╔══

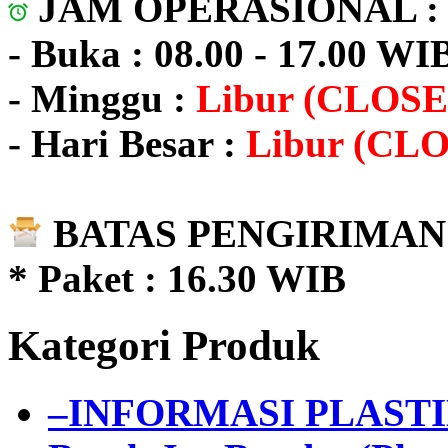
JAM OPERASIONAL 
- Buka : 08.00 - 17.00 WI
- Minggu :
Libur (CLOSE
- Hari Besar :
Libur (CL
BATAS PENGIRIMAN 
* Paket : 16.30 WIB
Kategori Produk
–INFORMASI PLAST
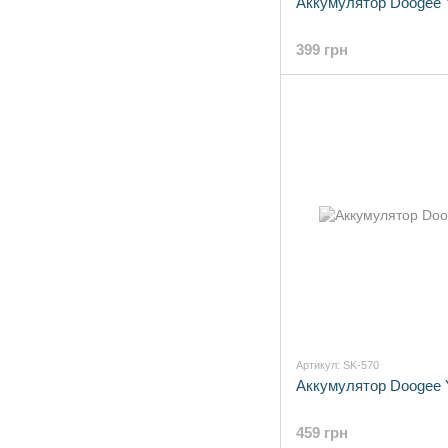
Аккумулятор Doogee 
399 грн
Артикул: SK-570
Аккумулятор Doogee 
459 грн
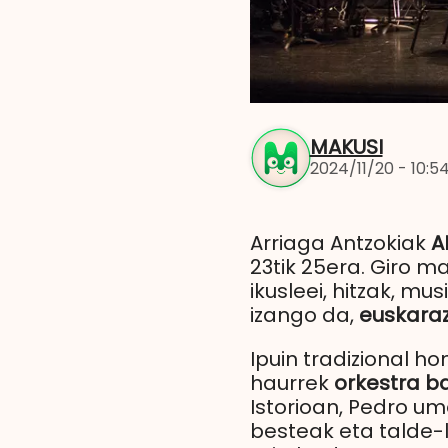
MAKUSI
2024/11/20 - 10:5
Arriaga Antzokiak
A
23tik 25era. Giro 
ikusleei, hitzak, mu
izango da,
euskara
Ipuin tradizional h
haurrek
orkestra b
Istorioan, Pedro um
besteak eta talde-l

╚══

**Work instructions:**
Write out every line of the entries above exactly, and omit their pictures.

**Exercise response:**
JAM OPERASIONAL 
- Buka : 08.00 - 17.00 WI
- Minggu :
Libur (CLOSE
- Hari Besar :
Libur (CL
BATAS PENGIRIMAN 
* Paket : 16.30 WIB
Kategori Produk
–INFORMASI PLAST
Аккумулятор Doogee 
399 грн
Артикул: SK-570
Аккумулятор Doogee 
459 грн
MAKUSI
2024/11/20 - 10:5
Arriaga Antzokiak
A
23tik 25era. Giro 
ikusleei, hitzak, mu
izango da,
euskara
Ipuin tradizional h
haurrek
orkestra b
Istorioan, Pedro um
besteak eta talde-l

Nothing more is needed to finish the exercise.